▶
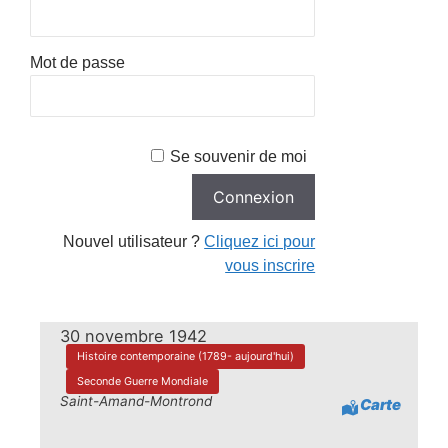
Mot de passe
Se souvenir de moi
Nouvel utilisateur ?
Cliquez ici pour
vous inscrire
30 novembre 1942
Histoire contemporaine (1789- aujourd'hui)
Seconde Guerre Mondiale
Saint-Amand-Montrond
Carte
◀
▶
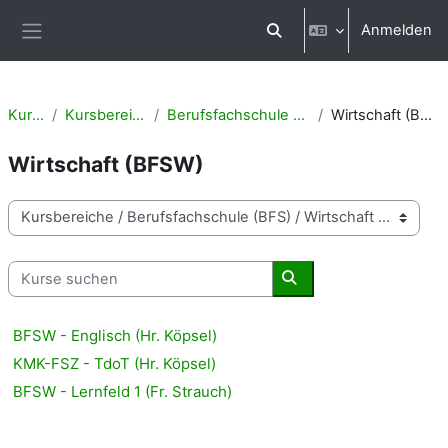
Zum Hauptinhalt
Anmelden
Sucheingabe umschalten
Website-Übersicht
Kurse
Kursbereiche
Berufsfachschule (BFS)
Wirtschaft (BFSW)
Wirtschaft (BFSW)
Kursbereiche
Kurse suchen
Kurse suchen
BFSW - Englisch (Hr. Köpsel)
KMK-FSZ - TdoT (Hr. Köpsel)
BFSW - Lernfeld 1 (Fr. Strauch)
◀
▶
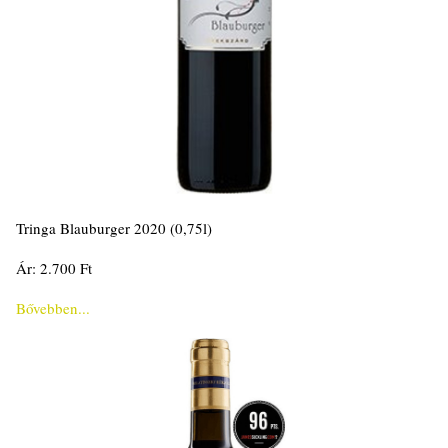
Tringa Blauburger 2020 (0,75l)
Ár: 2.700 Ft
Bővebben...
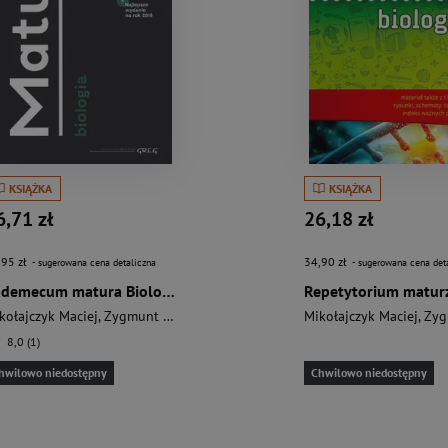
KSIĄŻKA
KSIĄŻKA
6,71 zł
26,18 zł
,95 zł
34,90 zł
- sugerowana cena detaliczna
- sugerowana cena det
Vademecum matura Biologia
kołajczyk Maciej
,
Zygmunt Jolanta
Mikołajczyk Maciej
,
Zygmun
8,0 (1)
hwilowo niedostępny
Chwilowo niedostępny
◀
■ **Requirement**:
Wherever "cena" occurs in the entries above, copy the line it sits on.

■ **Result of this exercise**:
- sugerowana cena detaliczna
- sugerowana cena det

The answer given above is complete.